Beyin ameliyatının ciddi bir ameliyat olduğunu vurgulayan Palaoğlu, şunları söyledi:
"Ülkemizde beyin ve omurilik cerrahisi uzmanı yetiştirmenin belli koşulları var. Bununla ilgili yerleşmiş eğitim-öğretim klinikleri asistanlık süresinde bunları yetiştirmeye çalışıyor. Ama çoğu kez bu kişiler uzman olduktan sonra da eğitimlerine devam ediyor. Bu çok yaygın bir şeydir. Her ilde düzenlediğimiz toplantılar eğitimin bir parçası. Bilgiyi ve yenilikleri görmek açısından çok yararlı oluyor. Ancak şunu unutmamak gerekiyor ki, tedaviden önce tanı gelir. İyi bir değerlendirme ve ondan sonra da tanı araştırılır. Bu da ülkemizin her şehrinde yeterli gibi gözüküyor. Rahatsızlığın isminin konması gerek. Ondan sonra tedavi başlar. Zaten tedaviyi hekim önerecektir. Önemli olan son derece seyrek görülen rahatsızlıkların bununla uğraşan uzmanlık alanlarında belli merkezlerde yapılabilmesidir. Beyin cerrahisi de artık alt dalları olan bir branş. Bir beyin cerrahı her ameliyat tipiyle uğraşmıyor. Altında çok dalı var. Çocuk nöroşirurjisi, omur ve omurilik hastalıkları, beyin tümörleri, damar hastalıkları gibi. Burada tıp merkezlerine de büyük iş düşüyor. Cihazlar, teçhizatlar önemli ama en önemli olan şey hekim ve ekip işi. Çünkü ameliyat sonuçta bilgi, deneyim ve el becerisinin birleşimidir. Cihazlar ikinci planda kalır. Birçok yerde bunu sunmaya çalışıyorlar. Cihazları ön plana almaya çalışıyorlar. Hekim çok önemlidir. Maalesef birçok yerde altyapı çok güçlü ama yeterli ekip olmayabiliyor. Yetişmiş hekimlere sahip çıkılmalı. Bir de bunun yanı sıra tıpta sürekli tıp eğitimi denilen bir konu vardır. Öğrendiğimiz bilgi hemen bir sene sonra kendisini yenilemek zorunda. Onun için toplantılar düzenleyip yenilikleri paylaşıyoruz. Türk Nöroşirurji Derneği olarak bir yılda onlarca toplantı düzenliyoruz. Her biri beyin cerrahisinin ayrıntılarını kapsıyor. Küçük küçük noktaları bazen bir gün bazen günlerce tartışma imkanı buluyoruz."

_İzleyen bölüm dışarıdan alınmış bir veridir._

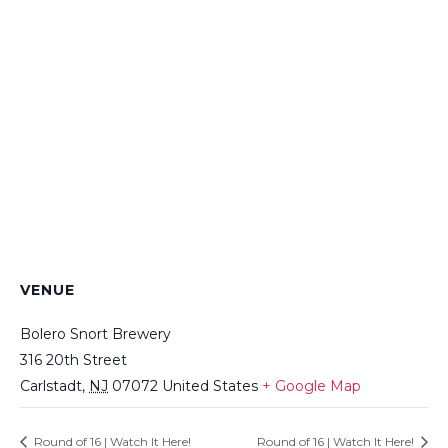
VENUE
Bolero Snort Brewery
316 20th Street
Carlstadt
,
NJ
07072
United States
+ Google Map
Round of 16 | Watch It Here!
Round of 16 | Watch It Here!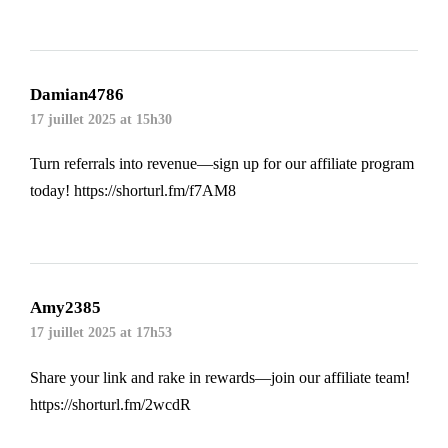
Damian4786
17 juillet 2025 at 15h30
Turn referrals into revenue—sign up for our affiliate program
today!
https://shorturl.fm/f7AM8
Amy2385
17 juillet 2025 at 17h53
Share your link and rake in rewards—join our affiliate team!
https://shorturl.fm/2wcdR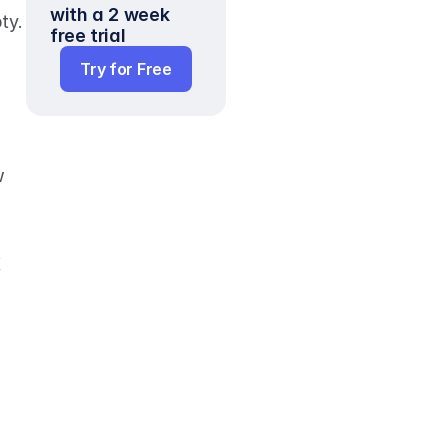
with a 2 week 
ways to turn the situation around and see the glass as half-full rather than half-empty. 
free trial
Try for Free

Mesleklerinin uzun bir eğitim gerektirdiğinin altını çizen Prof. Dr. Palaoğlu, "Beyin cerrahlığı yorucu ve zor. Gecesi gündüzü yok. Ama yaptığımız iş sonuçlanınca da bundan büyük bir mutluluk duyuyoruz. Ben beyin cerrahı olduğum için çok mutluyum. Omurilik ve omurga hastalıklarının hepsini kapsayan bir alanda çalışıyorum. Geleceği de olan bir branş. Genç arkadaşlarıma tavsiye ediyorum. Öğrenciler devamlı kendilerini yenilemeli ve araştırmalı. Çünkü araştırma olmadan yenilik gelmez. Özellikle bizim gibi toplumların araştırmayı yaparak dünya üzerinde daha güçlü bir konuma gelmesi gerekiyor. Araştırma bu işin 'A' sı. Beyin ameliyatının ilk olarak emeği çok fazla. Bazen bizim bir beyin ameliyatı yaptığımız süre içerisinde on tane göz ameliyatı, bir o kadar da kadın doğum ameliyatı yapılabiliyor. Hem uzun hem yorucu oluyor hem de ekip malzeme açısından masraflı olabiliyor" dedi.
Prof. Dr. Palaoğlu son olarak kendi kuşaklarından olan ve şu an Amerika Birleşik Devletleri'nde çalışan Türk beyin cerrahının Prof. Dr. Ziya Gökarslan olduğunu vurgulayarak, "Prof. Dr. Gökarslan, Türkiye'de tıp okumuş önemli bir beyin cerrahı. Şimdi ABD'de çalışıyor. Çok önemli tekniklere ve ameliyatlara imza atıyor. Onun dışında çok sayıda genç uluslararası alanda çalışıyor" şeklinde konuştu.